During recording we avoid trapping from tracees to the rr process for common syscalls (read, clock_gettime and the like) with an optimization we call "syscall buffering". The basic idea is that the tracee performs the syscall "untraced", we use a seccomp-bpf predicate to detect that the syscall should not cause a ptrace trap, and when the syscall completes the tracee copies its results to a log buffer. During replay we do not use seccomp-bpf; we were using PTRACE_SYSEMU to generate a ptrace trap for every syscall and then emulating the results of all syscalls from the rr process.
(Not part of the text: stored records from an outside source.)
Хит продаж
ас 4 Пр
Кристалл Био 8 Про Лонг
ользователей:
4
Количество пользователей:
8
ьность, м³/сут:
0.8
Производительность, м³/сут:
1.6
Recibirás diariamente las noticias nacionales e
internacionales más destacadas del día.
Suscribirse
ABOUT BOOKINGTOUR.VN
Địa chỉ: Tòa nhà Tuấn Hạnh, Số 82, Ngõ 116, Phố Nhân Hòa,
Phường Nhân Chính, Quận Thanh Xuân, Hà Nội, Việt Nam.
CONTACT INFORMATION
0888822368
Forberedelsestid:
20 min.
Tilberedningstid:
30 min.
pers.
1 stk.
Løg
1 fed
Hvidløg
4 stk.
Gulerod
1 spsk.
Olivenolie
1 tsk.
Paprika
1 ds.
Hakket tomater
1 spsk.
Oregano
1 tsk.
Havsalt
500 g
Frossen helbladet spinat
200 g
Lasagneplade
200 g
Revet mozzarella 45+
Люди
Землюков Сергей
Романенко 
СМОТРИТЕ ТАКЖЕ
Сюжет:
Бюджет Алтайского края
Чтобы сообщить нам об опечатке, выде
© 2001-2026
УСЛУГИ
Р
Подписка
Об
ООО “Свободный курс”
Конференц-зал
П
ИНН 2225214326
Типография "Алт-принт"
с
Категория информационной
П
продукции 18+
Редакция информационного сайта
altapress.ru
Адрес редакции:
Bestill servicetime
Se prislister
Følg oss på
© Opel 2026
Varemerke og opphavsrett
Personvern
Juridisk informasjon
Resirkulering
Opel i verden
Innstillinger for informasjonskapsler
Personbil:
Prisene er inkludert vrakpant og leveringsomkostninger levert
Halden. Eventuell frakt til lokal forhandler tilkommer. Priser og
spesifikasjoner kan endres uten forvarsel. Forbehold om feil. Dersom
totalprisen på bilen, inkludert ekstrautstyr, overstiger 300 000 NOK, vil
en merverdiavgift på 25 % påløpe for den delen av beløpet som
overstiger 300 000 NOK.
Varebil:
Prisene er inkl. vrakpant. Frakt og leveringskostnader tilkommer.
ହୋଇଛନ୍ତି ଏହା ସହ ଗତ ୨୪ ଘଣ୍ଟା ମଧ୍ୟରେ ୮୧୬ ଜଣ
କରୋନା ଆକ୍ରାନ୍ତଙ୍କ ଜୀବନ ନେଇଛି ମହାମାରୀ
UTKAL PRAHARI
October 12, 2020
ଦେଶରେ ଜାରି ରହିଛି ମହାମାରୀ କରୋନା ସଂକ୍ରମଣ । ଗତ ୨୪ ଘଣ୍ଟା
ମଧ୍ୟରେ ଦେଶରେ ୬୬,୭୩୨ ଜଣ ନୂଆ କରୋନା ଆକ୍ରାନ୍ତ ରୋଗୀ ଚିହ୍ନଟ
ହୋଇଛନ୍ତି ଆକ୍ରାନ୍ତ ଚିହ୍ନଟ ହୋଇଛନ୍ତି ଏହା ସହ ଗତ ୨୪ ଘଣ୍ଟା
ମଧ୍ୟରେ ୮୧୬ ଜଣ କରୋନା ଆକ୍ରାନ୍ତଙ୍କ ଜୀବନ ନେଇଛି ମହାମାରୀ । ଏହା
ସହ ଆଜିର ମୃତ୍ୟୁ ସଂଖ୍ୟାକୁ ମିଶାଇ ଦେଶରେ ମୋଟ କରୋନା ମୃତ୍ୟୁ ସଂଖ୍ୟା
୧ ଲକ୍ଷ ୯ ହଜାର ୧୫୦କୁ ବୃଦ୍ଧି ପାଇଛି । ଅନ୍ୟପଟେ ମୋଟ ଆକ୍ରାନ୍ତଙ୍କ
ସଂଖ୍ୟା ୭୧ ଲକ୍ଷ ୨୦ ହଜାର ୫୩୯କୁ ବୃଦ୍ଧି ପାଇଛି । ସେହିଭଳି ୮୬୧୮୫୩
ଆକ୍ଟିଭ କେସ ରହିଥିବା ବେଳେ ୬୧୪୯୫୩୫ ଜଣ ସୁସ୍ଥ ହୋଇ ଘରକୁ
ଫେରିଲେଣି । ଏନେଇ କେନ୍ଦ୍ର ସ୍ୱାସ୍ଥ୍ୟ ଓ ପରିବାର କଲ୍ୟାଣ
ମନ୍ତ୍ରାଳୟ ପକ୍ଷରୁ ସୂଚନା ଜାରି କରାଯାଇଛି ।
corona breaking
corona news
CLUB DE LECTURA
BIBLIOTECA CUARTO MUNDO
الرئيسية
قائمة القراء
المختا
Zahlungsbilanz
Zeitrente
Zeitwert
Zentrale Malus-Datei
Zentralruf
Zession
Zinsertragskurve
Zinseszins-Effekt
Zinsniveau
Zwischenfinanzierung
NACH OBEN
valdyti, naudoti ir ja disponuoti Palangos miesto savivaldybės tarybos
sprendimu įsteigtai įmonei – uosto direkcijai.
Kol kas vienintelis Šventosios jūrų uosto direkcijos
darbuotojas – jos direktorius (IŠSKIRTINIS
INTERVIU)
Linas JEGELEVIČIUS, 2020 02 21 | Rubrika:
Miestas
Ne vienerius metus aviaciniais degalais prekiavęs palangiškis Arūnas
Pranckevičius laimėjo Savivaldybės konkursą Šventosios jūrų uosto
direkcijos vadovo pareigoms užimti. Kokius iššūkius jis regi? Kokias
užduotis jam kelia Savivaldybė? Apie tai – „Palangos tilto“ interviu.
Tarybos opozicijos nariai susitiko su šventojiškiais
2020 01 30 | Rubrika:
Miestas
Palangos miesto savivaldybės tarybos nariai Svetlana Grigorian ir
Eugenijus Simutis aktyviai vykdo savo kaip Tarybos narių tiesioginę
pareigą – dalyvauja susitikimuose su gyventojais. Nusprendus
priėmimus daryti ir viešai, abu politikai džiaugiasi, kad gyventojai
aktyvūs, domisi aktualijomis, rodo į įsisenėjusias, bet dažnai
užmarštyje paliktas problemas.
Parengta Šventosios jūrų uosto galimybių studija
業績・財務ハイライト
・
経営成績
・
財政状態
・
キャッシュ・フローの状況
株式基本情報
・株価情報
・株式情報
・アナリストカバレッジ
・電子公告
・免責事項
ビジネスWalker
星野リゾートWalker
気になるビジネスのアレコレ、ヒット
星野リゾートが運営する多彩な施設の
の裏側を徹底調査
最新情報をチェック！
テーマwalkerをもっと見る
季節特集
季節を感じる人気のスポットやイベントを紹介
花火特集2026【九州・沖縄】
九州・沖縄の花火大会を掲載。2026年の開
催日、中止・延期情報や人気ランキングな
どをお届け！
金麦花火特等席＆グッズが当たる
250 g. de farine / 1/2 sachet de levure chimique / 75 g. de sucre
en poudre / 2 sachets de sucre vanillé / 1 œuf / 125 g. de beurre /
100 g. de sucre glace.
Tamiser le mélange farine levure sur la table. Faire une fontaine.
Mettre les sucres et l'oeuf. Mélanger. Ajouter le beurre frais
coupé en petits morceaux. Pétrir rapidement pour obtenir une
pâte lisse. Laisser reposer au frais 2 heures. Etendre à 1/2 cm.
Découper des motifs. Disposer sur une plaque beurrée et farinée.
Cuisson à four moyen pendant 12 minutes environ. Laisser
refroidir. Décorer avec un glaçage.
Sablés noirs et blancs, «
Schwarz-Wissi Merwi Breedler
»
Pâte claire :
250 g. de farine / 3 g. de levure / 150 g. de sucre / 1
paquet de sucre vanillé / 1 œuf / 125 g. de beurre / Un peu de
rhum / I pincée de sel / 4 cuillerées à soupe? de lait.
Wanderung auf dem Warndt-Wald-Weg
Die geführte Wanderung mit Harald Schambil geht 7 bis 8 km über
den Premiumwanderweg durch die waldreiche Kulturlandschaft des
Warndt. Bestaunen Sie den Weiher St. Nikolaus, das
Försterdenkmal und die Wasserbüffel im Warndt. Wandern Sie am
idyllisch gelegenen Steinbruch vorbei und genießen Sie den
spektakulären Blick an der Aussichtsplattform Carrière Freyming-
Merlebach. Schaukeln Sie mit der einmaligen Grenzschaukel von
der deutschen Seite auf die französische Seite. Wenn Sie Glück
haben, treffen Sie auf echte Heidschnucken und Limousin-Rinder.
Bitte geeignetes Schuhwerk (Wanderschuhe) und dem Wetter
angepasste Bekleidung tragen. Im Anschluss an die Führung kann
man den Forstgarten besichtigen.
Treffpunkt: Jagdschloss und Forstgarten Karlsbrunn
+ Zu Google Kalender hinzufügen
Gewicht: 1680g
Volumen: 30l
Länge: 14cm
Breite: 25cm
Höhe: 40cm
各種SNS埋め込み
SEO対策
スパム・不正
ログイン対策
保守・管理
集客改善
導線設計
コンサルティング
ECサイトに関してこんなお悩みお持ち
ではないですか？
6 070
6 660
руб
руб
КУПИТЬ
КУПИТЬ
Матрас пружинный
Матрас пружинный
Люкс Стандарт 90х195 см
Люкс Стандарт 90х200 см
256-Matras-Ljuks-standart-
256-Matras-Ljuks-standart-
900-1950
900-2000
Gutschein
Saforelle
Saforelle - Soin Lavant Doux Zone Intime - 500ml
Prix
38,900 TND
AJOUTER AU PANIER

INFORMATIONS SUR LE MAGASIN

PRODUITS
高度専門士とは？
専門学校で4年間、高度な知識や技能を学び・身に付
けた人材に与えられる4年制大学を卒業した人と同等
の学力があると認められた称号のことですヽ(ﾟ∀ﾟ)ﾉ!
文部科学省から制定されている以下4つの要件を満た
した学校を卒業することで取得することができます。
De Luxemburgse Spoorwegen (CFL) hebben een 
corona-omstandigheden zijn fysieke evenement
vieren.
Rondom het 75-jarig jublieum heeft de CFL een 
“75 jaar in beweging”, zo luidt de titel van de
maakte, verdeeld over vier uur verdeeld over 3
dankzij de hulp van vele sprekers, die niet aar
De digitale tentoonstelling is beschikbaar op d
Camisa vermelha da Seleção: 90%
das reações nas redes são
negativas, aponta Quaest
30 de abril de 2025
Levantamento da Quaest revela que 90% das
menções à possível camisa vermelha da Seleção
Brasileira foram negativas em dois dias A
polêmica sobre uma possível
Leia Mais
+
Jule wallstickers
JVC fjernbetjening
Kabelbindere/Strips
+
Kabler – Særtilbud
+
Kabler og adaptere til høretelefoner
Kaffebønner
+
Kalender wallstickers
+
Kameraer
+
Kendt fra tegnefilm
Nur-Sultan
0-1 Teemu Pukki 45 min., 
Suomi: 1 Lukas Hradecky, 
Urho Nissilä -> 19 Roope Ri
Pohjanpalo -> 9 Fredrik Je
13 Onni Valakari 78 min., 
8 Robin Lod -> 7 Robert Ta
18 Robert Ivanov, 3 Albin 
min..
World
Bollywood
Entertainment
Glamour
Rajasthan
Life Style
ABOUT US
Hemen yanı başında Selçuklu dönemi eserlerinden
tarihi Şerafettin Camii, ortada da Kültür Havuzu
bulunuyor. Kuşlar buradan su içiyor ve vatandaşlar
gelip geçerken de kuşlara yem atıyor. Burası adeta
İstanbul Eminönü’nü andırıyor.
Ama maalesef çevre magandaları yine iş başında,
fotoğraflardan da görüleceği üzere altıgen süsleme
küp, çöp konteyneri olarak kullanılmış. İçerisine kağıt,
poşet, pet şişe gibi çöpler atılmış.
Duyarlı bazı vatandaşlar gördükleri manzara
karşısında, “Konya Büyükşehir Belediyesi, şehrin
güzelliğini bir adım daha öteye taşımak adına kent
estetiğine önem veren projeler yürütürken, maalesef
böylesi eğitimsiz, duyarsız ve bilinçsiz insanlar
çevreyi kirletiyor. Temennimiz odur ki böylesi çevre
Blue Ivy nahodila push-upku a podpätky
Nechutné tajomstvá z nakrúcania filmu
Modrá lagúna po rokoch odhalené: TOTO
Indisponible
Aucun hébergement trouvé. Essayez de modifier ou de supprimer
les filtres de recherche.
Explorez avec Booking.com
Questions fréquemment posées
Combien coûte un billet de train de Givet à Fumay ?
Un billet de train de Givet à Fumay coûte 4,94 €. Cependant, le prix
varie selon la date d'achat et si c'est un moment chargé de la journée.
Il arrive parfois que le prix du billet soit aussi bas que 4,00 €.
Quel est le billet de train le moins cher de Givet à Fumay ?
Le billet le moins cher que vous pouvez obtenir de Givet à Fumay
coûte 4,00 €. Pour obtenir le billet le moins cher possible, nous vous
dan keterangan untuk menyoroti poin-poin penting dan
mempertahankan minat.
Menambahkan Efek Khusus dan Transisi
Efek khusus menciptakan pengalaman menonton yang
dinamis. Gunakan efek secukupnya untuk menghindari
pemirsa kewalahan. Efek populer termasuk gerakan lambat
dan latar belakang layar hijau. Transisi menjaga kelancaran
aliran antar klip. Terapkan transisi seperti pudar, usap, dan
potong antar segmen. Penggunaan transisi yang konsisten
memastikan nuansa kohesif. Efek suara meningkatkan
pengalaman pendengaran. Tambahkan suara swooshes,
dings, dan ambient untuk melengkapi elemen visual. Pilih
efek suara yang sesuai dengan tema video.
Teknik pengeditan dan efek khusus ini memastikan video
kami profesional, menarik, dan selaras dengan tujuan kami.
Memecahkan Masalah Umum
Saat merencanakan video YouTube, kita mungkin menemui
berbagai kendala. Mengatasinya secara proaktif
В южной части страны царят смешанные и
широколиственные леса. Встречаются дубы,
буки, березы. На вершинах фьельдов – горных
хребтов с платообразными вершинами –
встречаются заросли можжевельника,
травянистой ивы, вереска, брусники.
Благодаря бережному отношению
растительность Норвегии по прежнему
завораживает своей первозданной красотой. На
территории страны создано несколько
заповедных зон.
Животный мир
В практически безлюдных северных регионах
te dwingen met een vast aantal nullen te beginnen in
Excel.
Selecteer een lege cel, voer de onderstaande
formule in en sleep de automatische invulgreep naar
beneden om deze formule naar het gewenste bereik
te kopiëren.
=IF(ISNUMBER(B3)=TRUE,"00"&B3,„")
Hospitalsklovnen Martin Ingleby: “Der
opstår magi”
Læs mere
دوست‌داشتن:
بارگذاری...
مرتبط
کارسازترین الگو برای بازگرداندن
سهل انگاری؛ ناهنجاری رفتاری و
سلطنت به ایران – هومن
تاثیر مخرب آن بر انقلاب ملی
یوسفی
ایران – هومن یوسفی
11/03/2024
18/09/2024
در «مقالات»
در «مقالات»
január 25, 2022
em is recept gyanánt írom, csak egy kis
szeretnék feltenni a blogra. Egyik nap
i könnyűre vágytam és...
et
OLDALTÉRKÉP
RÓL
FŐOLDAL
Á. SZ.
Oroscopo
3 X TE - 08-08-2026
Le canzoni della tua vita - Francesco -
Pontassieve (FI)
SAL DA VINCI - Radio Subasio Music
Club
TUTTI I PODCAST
The obvious major performance improvement is to avoid generating ptrace traps for buffered syscalls during replay, just as we do during recording.
This was tricky to do while preserving our desired invariants that control flow is identical between recording and replay, and data values (in application memory and registers) are identical at all times. For example consider the recvmsg system call, which takes an in/out msg parameter. During recording syscall wrappers in the tracee would copy msg to the syscall log buffer, perform the system call, then copy the data from the log buffer back to msg. Hitherto, during replay we would trap on the system call and copy the saved buffer contents for that system call to the tracee buffer, whereupon the tracee syscall wrappers would copy the data out to msg. To avoid trapping to rr for a sequence of such syscalls we need to copy the entire syscall log buffer to the tracee before replaying them, but then the syscall wrapper for recvmsg would overwrite the saved output when it copies msg to the buffer! I solved this, and some other related problems, by introducing a few functions that behave differently during recording and replay while preserving control flow and making sure that register values only diverge temporarily and only in a few registers. For this recvmsg case I introduced a function memcpy_input_parameter which behaves like memcpy during recording but is a noop during replay: it reads a global is_replay flag and then does a conditional move to set the source address to the destination address during replay.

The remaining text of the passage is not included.